### INSTRUCTIONS TO FOLLOW
What you return must match the entries word for word, minus the pictures.

· · · · ·

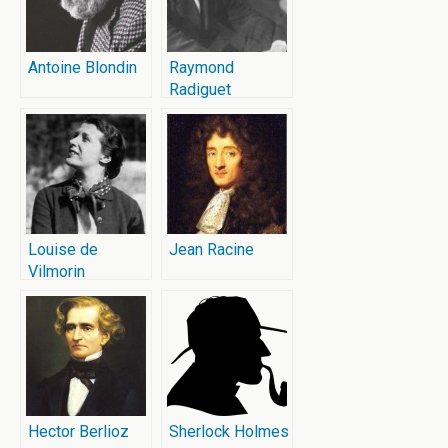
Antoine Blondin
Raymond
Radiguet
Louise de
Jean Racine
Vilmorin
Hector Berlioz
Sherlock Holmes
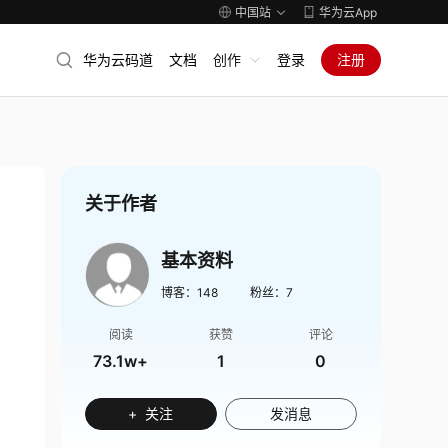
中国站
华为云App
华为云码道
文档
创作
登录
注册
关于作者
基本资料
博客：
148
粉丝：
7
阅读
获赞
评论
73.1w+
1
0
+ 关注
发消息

· · · · ·

### OUTPUT BELOW
Antoine Blondin
Raymond
Radiguet
Louise de
Jean Racine
Vilmorin
Hector Berlioz
Sherlock Holmes
中国站
华为云App
华为云码道
文档
创作
登录
注册
关于作者
基本资料
博客：
148
粉丝：
7
阅读
获赞
评论
73.1w+
1
0
+ 关注
发消息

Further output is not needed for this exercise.